Alex Cameron chooses:
Reforming Lessons: Why English Schools Have Improved Since 2010 and How This Was Achieved, by Nick Gibb and Robert Peal, Routledge, 2025, pp262
Few people, even among committed educationalists, would describe many books on education as inspiring, but Reforming Lessons is just that. A first-hand account of the reforms that have been applied to English schools (education is a devolved matter in the UK) since 2010. One immediate impact has been to arrest English schools’ decline in international league tables. The authors prove that reform in education is not only necessary but possible. They show that reform can deliver demonstrable successes in key areas from pupil behaviour to the knowledge-rich curriculum. Essential reading for anyone interested in education.
Mischa Moselle chooses:
Revolusi. Indonesia and the Birth of the Modern World, by David Van Reybrouck, Vintage, paperback 2024, pp641
So often in the world’s peripheral vision, Indonesia’s independence was won through its peoples’ adoption of Islamism, Communism and nationalism, some core ideologies of the 20th century. The narrative history interwoven with eyewitness accounts compellingly details Indonesia’s struggle against Western and Japanese colonialism and fascism, with voices from all sides and classes. If this book piques your interest in the country, I suggest moving on to the wonderful literary fiction of Pramodya Anata Toer.
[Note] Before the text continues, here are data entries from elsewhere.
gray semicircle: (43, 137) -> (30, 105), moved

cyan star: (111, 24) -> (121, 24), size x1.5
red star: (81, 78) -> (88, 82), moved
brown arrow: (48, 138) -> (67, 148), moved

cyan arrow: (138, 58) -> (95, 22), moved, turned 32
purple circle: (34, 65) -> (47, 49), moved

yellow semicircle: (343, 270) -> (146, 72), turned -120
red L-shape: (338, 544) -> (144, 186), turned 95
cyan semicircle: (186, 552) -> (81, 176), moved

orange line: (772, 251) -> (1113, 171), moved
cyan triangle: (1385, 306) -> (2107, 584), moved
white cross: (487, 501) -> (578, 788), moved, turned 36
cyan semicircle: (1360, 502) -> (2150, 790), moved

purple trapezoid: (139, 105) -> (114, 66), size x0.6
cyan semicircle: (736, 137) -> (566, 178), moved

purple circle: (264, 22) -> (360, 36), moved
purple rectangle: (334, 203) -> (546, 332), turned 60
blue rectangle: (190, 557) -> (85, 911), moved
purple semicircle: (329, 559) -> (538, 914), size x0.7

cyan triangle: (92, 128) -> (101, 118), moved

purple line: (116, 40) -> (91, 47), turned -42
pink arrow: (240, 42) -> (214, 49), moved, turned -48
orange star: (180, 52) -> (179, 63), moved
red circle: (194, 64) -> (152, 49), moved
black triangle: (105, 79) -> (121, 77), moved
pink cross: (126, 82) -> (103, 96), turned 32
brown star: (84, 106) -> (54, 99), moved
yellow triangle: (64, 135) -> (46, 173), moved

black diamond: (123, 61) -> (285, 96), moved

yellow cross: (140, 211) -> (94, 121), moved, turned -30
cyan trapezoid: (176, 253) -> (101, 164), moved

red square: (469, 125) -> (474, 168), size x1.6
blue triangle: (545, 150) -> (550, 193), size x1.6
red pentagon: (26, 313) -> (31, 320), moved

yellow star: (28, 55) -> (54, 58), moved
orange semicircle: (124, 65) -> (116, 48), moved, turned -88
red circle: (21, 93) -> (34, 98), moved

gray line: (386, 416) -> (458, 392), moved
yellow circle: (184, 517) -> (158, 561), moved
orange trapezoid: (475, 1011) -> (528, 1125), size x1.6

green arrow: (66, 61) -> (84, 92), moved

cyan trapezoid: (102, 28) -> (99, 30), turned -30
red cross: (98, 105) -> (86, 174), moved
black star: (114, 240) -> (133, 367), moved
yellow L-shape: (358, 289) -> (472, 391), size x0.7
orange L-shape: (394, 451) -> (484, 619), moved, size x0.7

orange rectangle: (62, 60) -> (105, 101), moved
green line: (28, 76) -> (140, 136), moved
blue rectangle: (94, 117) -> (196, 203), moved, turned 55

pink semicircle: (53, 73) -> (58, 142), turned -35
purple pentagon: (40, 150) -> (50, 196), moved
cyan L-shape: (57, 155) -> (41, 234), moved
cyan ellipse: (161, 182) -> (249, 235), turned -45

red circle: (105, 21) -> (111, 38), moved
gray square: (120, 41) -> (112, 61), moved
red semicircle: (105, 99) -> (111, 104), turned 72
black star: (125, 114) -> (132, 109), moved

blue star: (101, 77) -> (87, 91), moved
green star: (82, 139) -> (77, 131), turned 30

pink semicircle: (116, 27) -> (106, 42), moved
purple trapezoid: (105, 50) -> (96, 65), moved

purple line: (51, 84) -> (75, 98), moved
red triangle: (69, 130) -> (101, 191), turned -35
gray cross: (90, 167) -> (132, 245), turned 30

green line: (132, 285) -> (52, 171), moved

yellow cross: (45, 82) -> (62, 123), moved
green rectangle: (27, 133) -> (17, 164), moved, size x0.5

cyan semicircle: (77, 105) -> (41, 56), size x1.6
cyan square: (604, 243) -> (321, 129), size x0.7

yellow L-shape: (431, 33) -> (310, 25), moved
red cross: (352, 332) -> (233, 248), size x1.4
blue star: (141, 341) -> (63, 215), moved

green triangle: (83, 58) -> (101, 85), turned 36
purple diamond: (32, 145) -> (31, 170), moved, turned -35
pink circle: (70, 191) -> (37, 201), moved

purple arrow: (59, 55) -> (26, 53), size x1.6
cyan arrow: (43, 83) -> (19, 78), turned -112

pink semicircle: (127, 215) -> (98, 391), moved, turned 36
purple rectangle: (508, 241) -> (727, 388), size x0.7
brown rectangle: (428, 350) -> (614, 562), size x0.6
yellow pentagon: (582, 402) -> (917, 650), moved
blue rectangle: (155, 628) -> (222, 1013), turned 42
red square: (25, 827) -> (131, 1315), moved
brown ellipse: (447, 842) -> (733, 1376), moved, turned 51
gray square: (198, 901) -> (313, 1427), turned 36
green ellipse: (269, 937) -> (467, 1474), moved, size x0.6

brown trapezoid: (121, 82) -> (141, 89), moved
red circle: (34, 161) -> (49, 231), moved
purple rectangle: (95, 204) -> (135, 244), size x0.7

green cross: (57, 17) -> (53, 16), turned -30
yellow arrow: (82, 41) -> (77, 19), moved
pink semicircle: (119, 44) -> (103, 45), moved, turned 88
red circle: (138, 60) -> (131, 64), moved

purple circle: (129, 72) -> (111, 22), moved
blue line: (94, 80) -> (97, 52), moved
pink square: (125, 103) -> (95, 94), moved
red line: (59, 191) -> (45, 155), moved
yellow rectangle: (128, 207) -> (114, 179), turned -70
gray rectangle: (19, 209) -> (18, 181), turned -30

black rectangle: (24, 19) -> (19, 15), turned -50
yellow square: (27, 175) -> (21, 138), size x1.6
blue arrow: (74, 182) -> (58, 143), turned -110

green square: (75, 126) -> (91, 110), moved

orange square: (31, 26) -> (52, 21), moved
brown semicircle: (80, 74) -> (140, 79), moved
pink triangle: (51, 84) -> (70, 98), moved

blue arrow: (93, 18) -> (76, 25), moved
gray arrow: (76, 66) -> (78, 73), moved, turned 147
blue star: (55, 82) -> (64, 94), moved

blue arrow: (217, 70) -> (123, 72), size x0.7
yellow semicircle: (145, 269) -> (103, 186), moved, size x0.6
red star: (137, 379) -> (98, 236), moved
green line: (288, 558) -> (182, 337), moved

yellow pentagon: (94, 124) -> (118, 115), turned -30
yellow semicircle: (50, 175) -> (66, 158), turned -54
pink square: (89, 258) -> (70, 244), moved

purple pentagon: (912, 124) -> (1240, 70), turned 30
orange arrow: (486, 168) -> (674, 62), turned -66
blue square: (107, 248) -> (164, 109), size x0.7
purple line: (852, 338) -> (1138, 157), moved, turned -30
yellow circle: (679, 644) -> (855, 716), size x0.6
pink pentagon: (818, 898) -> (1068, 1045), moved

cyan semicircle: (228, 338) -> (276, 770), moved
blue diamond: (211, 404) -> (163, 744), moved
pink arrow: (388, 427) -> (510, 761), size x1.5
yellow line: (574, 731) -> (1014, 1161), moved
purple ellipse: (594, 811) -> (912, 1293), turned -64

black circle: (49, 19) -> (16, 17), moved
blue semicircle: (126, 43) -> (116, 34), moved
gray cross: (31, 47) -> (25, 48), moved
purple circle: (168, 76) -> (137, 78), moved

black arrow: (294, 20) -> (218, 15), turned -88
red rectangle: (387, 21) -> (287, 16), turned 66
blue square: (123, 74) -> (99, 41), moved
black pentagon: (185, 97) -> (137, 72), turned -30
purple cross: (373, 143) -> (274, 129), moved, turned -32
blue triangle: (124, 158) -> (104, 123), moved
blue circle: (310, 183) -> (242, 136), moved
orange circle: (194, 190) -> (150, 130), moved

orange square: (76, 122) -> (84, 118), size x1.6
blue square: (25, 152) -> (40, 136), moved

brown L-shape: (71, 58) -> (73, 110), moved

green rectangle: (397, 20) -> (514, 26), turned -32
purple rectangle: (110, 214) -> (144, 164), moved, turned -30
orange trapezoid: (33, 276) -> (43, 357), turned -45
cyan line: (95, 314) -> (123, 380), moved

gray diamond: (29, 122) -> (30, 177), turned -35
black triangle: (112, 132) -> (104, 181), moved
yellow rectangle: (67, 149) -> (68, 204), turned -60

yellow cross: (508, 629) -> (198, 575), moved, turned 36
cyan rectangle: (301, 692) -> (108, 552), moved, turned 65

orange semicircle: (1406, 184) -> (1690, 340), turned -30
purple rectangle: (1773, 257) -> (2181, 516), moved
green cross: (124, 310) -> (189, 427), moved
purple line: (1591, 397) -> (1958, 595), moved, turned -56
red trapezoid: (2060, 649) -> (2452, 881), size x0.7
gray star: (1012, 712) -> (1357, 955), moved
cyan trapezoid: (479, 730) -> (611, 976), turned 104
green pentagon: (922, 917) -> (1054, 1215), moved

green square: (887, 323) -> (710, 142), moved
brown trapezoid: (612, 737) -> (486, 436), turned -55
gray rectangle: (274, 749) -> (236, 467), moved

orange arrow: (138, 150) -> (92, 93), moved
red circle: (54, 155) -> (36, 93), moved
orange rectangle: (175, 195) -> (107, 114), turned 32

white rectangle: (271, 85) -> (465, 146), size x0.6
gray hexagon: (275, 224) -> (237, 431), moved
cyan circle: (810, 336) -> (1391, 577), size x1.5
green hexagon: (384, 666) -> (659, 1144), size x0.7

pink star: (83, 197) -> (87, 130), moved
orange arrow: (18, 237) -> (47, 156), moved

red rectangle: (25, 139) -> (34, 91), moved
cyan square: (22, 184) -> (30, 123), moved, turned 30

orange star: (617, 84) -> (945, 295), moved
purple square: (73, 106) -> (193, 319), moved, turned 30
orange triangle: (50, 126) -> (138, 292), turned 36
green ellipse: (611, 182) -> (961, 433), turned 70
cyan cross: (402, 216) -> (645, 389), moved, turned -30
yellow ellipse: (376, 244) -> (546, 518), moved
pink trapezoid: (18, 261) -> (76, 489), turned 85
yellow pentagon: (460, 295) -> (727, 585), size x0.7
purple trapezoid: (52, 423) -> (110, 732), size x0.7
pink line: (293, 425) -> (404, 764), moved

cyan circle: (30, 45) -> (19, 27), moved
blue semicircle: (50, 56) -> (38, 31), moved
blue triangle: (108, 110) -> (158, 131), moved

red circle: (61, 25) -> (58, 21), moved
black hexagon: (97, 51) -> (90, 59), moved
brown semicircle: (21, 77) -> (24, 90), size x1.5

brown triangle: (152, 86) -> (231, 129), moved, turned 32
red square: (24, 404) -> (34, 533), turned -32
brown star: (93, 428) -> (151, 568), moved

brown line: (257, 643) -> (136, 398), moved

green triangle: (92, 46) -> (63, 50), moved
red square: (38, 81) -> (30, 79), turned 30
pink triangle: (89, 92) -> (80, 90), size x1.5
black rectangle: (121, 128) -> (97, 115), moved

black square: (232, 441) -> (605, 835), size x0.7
Elisabetta Gasparoni chooses:
Alfred Dreyfus. The Man at the Center of the Affair, by Maurice Samuel, Yale Universsity Press, paperback 2025, pp209
A fascinating analysis of the historical events that led the French Captain Alfred Dreyfus becoming a symbol of antisemitic persecution. Denounced by antisemites and falsely accused of committing treason, Dreyfus was imprisoned to an island prison off the coast of French Guiana. The fight to prove his innocence divided the French nation and Samuel is superb in describing how the Dreyfus affair raised fundamental questions about the nature of liberal democracy and the form of government that guaranteed rights to the individual through the rule of law at the turn of 20th century in France.
Sally Taplin chooses:
When Everyone Knows that Everyone Knows: Common Knowledge and the Science of Harmony, Hypocrisy & Outrage’, Steven Pinker, Allen Lane, 2025, pp300
Pinker’s latest book tackles the day-to-day phenomenon of common knowledge – something we intuitively understand but never step back to inspect. It describes the act of thinking about what other people think, and how other people think they think about what they think. What sounds like a mental Escher drawing turns out to be a critical part of how we understand what is going on around us in society and organisations. It forms part of our capacity for reason: our ability to apply rationality, to reflect on it, and to devise better solutions. Pinker makes the case for why common knowledge matters as part of human intelligence, and why we need to let it continue to develop rather than allow it to be disrupted by ideologies and structures that prohibit and police the way we think and express ourselves. Common knowledge helps us make sense of the world.
Nico Macdonald chooses:
Abundance: How We Build a Better Future, Ezra Klein and Derek Thompson, Profile Books, pp304
After the absent presidency of Joe Biden, and the failed “Nazis and vibes” campaign of former Vice-President Harris, the Democratic party needs a new approach, beyond social justice and state-level pork-barrelling. In this tome , the two tyros propose a policy narrative around growth, offering US citizens “promise rather than just peril”. They seek to address the entrenched, systemic problems in which the US seems mired, from climate change to housing, education to healthcare. Though the authors are still mired in Democratic Party obsessions, such as climate change, this is a book from the Left on aspirations for the future.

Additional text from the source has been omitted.